これを見ると、福島第1原発事故での政府の対応のまずさは、政府が自分で作り上げた計画に自分で絡め取られてしまって動きが取れない、といった状態であろうことは、容易に想像できます。さらに驚くべきことは、格納施設から放射能が漏れ出す、といた状況を想定してはいるものの、どのような災害、事故がまず発生してそのような状況になるのか、といった考慮がまるでない、ということです。この図を見る限り、「東北、関東を襲った、津波を伴った大地震」などはまるで想定しておらず、何らかの原因で放射能が漏れ出した場合でも政府機関、国、自治体政府、事業者、公的研究機関などが全て通常に機能していることを前提にして、原子力災害対応、対策を立てていた、というのが実情のようです。
驚く限りです。
更に驚くのは、このフローチャート。原子力災害時の防災活動の流れとして、東京(政府)での動きと現場での動きをまとめていますが、これで防災が出来たらそれこそ奇跡でしょう。対策本部、警戒本部、連絡会議、協議会、本部名称変更の手続き...。
東京での対応 | 現地(オフサイトセンター)での対応 |
原子力施設において、原災法第10条の通報基準に定める異常事象が発生 原子力事業者が原子力保安検査官事務所長に通報 | |
原子力保安検査官は原子力事業所に行き、現場を確認し、原子力防災専門官と原子力安全・保安院に通報。 | |
緊急時対応センターに経済産業省原子力災害警戒本部設置。 | 原子力防災専門官によるオフサイトセンターを立ち上げ、活動開始。 |
経済産業省原子力災害現地警戒本部及び現地事故対策連絡会議を設置 | |
原災法15条に相当する原子力緊急事態に該当する事態に進展すると・・・ | |
経済産業省原子力災害警戒本部に、発電所から原子力緊急事態に進展したとの通報が入り、経済産業大臣は、内閣総理大臣に原子力緊急事態の上申を決定。 | |
原子力緊急事態宣言の発出 | |
内閣総理大臣を本部長とする政府の原子力災害対策本部を設置 | 経済産業省原子力災害現地警戒本部は経済産業省原子力災害現地対策本部に名称を変更 |
現地事故対策連絡会議は原子力災害現地対策本部に名称変更 | |
原子力災害合同対策協議会が組織される。 | |
防護対策地域を検討 | |
住民避難・退避措置が決定され、東京の経済産業大臣に上申 | |
経済産業大臣から、住民の避難・屋内退避の判断について、原子力災害対策本部として了承したことを伝達 | |
避難手段を検討 | |
プレスルームで決定事項のプレス発表 | プレスルームで原子力災害対策合同協議会の決定事項のプレス発表 |
避難措置、コンクリート屋内退避措置、屋内退避措置の範囲の決定 | |
住民が避難を開始 | |
衣服についた放射性物質 の測定や医師による診察、健康相談実施 | |
放射性物質の放出開始 | |
土、植物、海草の試料採取を行って環境への影響を調査 | |
放射性物質の放出が停止 | |
事態の終息を受け、緊急事態の解除を検討するための原子力安全委員からの助言 | |
緊急時対応センター、防災センター、原子力安全委員会を結ぶテレビ会議で、原子力災害現地対策本部長は原子力災害拡大防止の応急対策を実施する必要がなくなったと考え、原子力緊急事態解除宣言を上申 | |
原子力災害対策本部長が原子力緊急事態解除を宣言 | |
原子力災害対策本部を廃止 | 原子力災害現地対策本部を廃止 |
毎日新聞の記事で読みましたが、原子力安全・保安院の設定した原子力非常事態時の避難範囲はわずか10キロ半径である、とのこと。今保安院のサイトなど調べて、原文の法律を探していますが、本当だとしたら、いったい政府は何を考えていたのでしょう?

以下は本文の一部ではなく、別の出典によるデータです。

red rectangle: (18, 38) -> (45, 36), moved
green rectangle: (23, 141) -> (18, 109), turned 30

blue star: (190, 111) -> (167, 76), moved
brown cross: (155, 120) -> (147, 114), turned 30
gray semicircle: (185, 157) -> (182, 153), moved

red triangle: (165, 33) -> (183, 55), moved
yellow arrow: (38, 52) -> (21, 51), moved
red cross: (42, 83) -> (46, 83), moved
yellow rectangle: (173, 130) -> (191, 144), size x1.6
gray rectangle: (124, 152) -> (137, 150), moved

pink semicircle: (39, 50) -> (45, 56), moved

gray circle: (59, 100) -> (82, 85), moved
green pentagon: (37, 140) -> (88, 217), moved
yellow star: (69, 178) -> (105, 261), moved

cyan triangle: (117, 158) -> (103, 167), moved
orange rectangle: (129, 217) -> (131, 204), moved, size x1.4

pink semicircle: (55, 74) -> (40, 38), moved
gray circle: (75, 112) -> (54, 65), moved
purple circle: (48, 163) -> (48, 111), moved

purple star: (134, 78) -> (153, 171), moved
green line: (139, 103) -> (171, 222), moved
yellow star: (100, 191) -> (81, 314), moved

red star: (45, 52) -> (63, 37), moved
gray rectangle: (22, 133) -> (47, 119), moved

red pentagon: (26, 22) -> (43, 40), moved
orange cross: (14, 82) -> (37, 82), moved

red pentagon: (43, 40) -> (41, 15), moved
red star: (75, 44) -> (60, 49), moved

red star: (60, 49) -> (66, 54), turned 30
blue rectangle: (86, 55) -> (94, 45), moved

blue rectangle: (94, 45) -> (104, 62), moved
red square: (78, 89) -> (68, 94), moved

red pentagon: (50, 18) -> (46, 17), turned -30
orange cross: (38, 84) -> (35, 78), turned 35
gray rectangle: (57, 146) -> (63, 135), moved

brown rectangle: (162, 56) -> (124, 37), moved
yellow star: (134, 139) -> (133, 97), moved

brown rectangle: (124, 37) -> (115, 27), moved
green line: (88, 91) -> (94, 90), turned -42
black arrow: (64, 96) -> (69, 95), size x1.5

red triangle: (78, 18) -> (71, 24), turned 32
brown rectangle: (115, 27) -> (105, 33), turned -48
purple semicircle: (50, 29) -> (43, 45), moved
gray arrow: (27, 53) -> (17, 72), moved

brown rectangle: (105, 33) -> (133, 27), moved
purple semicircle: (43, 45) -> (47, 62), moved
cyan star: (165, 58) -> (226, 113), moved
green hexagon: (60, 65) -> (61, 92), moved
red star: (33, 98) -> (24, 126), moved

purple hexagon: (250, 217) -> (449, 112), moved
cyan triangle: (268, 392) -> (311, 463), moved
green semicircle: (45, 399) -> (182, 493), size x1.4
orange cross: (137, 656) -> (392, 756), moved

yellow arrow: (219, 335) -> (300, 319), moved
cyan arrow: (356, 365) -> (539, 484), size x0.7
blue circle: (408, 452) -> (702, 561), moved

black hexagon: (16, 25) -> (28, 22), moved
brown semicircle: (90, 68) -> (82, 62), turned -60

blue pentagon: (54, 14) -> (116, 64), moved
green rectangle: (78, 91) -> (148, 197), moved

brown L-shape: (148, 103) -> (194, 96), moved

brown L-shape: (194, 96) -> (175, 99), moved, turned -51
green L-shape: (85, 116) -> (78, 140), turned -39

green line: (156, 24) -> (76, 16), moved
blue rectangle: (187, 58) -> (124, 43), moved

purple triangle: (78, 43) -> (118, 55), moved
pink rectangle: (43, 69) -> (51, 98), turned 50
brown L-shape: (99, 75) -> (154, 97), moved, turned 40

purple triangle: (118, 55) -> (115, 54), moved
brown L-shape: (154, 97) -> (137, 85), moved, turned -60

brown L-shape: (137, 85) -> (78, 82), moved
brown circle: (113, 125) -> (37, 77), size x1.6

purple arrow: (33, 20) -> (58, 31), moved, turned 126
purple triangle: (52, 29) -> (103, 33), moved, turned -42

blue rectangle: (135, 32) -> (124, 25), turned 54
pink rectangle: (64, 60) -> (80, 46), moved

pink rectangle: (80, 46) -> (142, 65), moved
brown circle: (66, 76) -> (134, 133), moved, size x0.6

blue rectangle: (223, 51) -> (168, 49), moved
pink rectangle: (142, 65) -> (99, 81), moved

巨大地震が発生しやすい日本海溝を沖に控えた海岸沿いに原発を建てておいて、非常時の想定から地震も津波も欠けている、というのは、どういうことなんでしょうね。地震、津波を除外して、格納容器から放射線が漏れ出すような事故が何によって引き起こされる、と想定したのか、保安院のお役人さんに聞いて見たいものです。
上に出したような図、フローチャートを作り上げるということは、事業者の単なる操作ミスかなにかを考えていたのではないか、と思われますが。(ため息。)